When the export hits one of these resources without the right permission, it doesn't fail silently. It throws an import error, but the error itself is layered and doesn't always point at the actual cause. Even when you do grant what looks like the correct permission, you can still hit problems. In one of my own runs, after granting the provider Key Vault Secrets User on the target vault, the export still failed on some secrets with a 401 Unauthorized coming from the vault listing call at the subscription level, not from the secret read itself. The provider needs to resolve the vault before it can read the secret, and that resolution step requires its own management-plane permission. The error message names the secret being imported, but the root cause is two layers up.

The information is in the raw error if you know how to read it. Most people don't, the first time they hit it. And in a resource group with dozens of vaults, storage accounts, and other permission-sensitive resources, you're doing this diagnosis once per resource type, sometimes once per resource.

7. Everything the export doesn't even try to do

And this is just the cleanup work. I haven't even touched what the export makes no attempt at in the first place.

Every reference is a hardcoded string.
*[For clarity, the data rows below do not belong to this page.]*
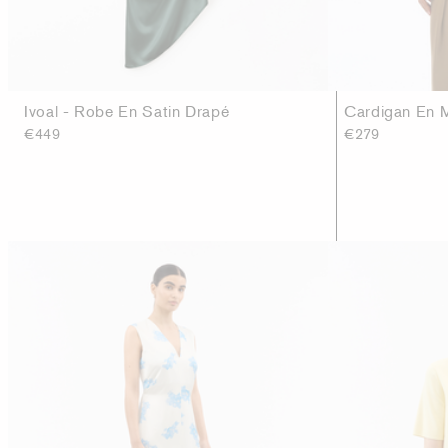
Ivoal - Robe En Satin Drapé
Cardigan En Ma
€449
€279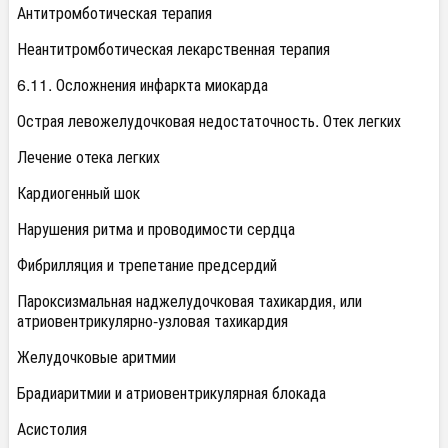
Антитромботическая терапия
Неантитромботическая лекарственная терапия
6.11. Осложнения инфаркта миокарда
Острая левожелудочковая недостаточность. Отек легких
Лечение отека легких
Кардиогенный шок
Нарушения ритма и проводимости сердца
Фибрилляция и трепетание предсердий
Пароксизмальная наджелудочковая тахикардия, или
атриовентрикулярно-узловая тахикардия
Желудочковые аритмии
Брадиаритмии и атриовентрикулярная блокада
Асистолия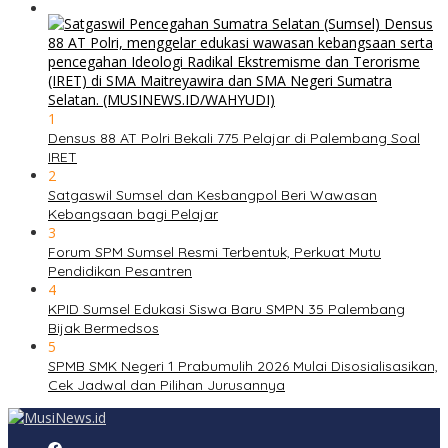
1
Densus 88 AT Polri Bekali 775 Pelajar di Palembang Soal
IRET
2
Satgaswil Sumsel dan Kesbangpol Beri Wawasan
Kebangsaan bagi Pelajar
3
Forum SPM Sumsel Resmi Terbentuk, Perkuat Mutu
Pendidikan Pesantren
4
KPID Sumsel Edukasi Siswa Baru SMPN 35 Palembang
Bijak Bermedsos
5
SPMB SMK Negeri 1 Prabumulih 2026 Mulai Disosialisasikan,
Cek Jadwal dan Pilihan Jurusannya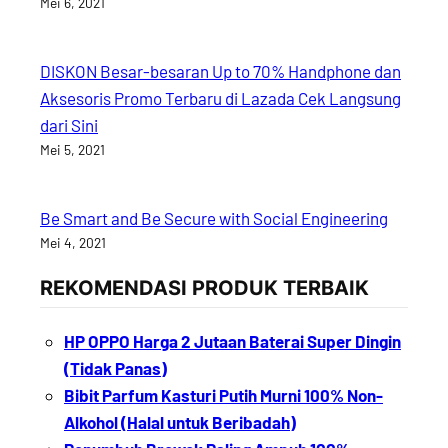
Mei 6, 2021
DISKON Besar-besaran Up to 70% Handphone dan
Aksesoris Promo Terbaru di Lazada Cek Langsung
dari Sini
Mei 5, 2021
Be Smart and Be Secure with Social Engineering
Mei 4, 2021
REKOMENDASI PRODUK TERBAIK
HP OPPO Harga 2 Jutaan Baterai Super Dingin
(Tidak Panas)
Bibit Parfum Kasturi Putih Murni 100% Non-
Alkohol (Halal untuk Beribadah)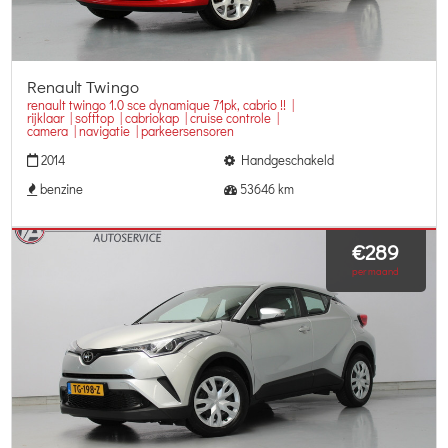
Renault Twingo
renault twingo 1.0 sce dynamique 71pk, cabrio !! |
rijklaar | softtop | cabriokap | cruise controle |
camera | navigatie | parkeersensoren
2014
Handgeschakeld
benzine
53646 km
€289
per maand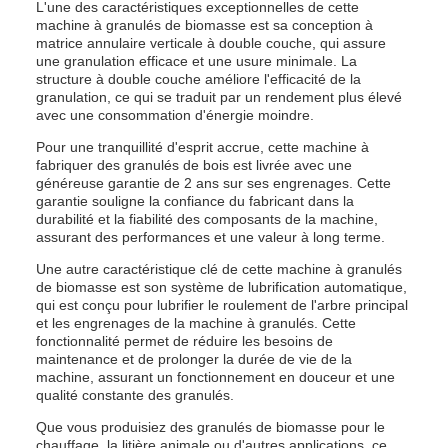
L'une des caractéristiques exceptionnelles de cette
machine à granulés de biomasse est sa conception à
matrice annulaire verticale à double couche, qui assure
une granulation efficace et une usure minimale. La
structure à double couche améliore l'efficacité de la
granulation, ce qui se traduit par un rendement plus élevé
avec une consommation d'énergie moindre.
Pour une tranquillité d'esprit accrue, cette machine à
fabriquer des granulés de bois est livrée avec une
généreuse garantie de 2 ans sur ses engrenages. Cette
garantie souligne la confiance du fabricant dans la
durabilité et la fiabilité des composants de la machine,
assurant des performances et une valeur à long terme.
Une autre caractéristique clé de cette machine à granulés
de biomasse est son système de lubrification automatique,
qui est conçu pour lubrifier le roulement de l'arbre principal
et les engrenages de la machine à granulés. Cette
fonctionnalité permet de réduire les besoins de
maintenance et de prolonger la durée de vie de la
machine, assurant un fonctionnement en douceur et une
qualité constante des granulés.
Que vous produisiez des granulés de biomasse pour le
chauffage, la litière animale ou d'autres applications, ce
Outputs and cross-deployment wiring don't exist either. Implicit dependencies are flattened too, if one resource references another's output, that reference is also a dependency, but the export won't reconstruct any of that intent.

Modularization doesn't happen, no Bicep or Terraform modules, just one flat file.

None of this means the Export template feature has no place. For a small, mostly-greenfield resource group, something you're spinning up to learn from, prototype with, or throw away. It'll get you a working starting point faster than writing from scratch. But once you're talking about IaC you actually intend to deploy, version, and maintain, the distance between "exported template" and "code you'd want to own" is bigger than it looks. And most of the work that closes the gap is exactly the kind of work that isn't documented anywhere.